While availability is a critical first step in using data to impact communities, it is just as important, if not more so, that the data be useable. Data that is highly fragmented, lacks standardization, in difficult to use formats, and/or lacking context and documentation is extremely difficult to build tools and analysis off of.
To address this need, the Saint Louis Regional Data Alliance is building the Regional Entity Database (REDB), a unified database of land parcel data. Pulling data from numerous local government departments and with a schema designed to be understandable by the average citizen, REDB will serve as single source of truth for parcel data.
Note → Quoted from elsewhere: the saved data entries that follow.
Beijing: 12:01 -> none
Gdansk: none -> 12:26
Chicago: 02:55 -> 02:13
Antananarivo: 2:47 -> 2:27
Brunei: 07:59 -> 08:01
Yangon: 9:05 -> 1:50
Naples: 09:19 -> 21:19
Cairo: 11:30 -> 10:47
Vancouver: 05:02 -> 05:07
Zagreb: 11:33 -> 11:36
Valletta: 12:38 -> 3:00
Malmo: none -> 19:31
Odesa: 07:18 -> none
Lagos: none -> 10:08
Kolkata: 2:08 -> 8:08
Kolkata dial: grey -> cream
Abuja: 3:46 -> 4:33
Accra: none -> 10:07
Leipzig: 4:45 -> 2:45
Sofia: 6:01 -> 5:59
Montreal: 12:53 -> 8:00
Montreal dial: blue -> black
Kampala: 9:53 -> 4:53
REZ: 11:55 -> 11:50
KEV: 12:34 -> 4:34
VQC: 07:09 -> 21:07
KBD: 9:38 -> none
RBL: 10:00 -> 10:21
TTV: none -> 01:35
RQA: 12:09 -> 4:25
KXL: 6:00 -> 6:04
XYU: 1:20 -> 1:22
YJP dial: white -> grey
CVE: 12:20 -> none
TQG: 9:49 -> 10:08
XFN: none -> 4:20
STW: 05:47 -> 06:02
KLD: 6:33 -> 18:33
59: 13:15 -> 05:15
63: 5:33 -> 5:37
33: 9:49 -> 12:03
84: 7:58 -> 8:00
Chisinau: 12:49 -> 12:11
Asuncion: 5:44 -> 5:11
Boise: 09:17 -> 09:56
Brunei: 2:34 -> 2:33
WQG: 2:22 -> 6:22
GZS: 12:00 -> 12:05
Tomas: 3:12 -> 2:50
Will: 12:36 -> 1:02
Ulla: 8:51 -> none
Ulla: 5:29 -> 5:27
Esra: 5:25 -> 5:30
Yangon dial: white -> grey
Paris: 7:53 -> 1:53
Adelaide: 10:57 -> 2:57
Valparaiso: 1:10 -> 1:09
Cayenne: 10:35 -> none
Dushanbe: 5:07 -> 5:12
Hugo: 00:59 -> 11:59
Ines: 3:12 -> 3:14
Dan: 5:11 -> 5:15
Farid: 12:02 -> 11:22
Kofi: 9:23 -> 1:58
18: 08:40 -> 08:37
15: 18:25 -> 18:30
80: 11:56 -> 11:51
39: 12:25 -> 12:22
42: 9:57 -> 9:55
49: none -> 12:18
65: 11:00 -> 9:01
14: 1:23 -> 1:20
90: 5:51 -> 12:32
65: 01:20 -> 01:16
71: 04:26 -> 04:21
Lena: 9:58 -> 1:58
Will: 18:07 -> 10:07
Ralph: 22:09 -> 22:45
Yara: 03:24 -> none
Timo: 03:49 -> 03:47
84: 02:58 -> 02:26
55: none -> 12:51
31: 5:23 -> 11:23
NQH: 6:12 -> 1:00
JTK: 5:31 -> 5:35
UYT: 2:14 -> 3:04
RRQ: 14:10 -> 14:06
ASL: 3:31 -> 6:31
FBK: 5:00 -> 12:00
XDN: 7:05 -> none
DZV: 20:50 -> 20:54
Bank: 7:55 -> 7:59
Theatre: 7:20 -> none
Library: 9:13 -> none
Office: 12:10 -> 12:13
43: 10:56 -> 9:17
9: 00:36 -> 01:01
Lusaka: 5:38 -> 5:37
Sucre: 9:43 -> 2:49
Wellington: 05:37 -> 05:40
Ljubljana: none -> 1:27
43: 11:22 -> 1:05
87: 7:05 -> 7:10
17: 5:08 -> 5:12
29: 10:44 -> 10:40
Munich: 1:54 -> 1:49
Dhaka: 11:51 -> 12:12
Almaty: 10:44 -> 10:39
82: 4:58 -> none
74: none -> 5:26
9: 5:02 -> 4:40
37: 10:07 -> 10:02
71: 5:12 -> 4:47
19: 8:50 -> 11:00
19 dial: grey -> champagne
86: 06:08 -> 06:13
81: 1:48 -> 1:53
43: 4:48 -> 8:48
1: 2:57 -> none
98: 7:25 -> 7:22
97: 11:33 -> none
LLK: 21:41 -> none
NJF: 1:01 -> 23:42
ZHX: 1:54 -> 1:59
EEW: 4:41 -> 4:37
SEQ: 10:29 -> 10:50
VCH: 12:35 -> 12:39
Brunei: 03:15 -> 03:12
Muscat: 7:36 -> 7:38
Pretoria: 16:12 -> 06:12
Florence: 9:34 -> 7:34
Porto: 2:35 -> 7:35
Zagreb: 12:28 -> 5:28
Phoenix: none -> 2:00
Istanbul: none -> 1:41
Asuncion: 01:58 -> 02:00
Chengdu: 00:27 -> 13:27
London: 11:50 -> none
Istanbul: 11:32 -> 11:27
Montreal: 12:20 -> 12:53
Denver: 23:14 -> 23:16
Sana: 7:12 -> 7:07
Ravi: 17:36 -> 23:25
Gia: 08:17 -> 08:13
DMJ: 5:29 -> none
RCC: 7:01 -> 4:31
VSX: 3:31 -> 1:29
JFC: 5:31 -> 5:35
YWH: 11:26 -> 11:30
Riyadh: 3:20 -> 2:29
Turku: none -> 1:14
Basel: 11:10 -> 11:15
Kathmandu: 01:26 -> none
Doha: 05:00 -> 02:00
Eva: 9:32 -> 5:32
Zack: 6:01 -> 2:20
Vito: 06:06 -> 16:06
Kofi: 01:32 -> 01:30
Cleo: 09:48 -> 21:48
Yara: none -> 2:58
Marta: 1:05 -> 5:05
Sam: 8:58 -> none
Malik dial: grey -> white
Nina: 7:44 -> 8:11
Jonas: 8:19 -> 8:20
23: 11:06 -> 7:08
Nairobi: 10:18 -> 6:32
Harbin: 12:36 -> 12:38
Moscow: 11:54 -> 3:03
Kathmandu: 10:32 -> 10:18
REDB is being built entirely in AWS, with an eye on being reproducible by other organizations and municipalities. To that end, all code associated with this project is being made available on Github, in three repositories.
-
REDB-Platform contains a Terraform module that builds an Airflow cluster that will run and manage the ETL processes that will create, maintain, and update REDB. Run in isolation, this will create a functioning Airflow cluster and nothing more.
-
REDB-Infrastructure builds on the above. It contains Terraform code that pulls in the module above, and adds an S3 bucket (for the Airflow workers to use in their processes) and an Aurora PostGreSQL database (REDB). Run in isolation, this will creating everything an organization needs to start building out their own data workflows.
-
REDB-Workflows contains the DAGs, scripts, and other files that the Airflow cluster will run. This piece is the most Saint Louis specific, but is being provided to serve as an example for other municipalities, and to provide visibility into REDB's working processes.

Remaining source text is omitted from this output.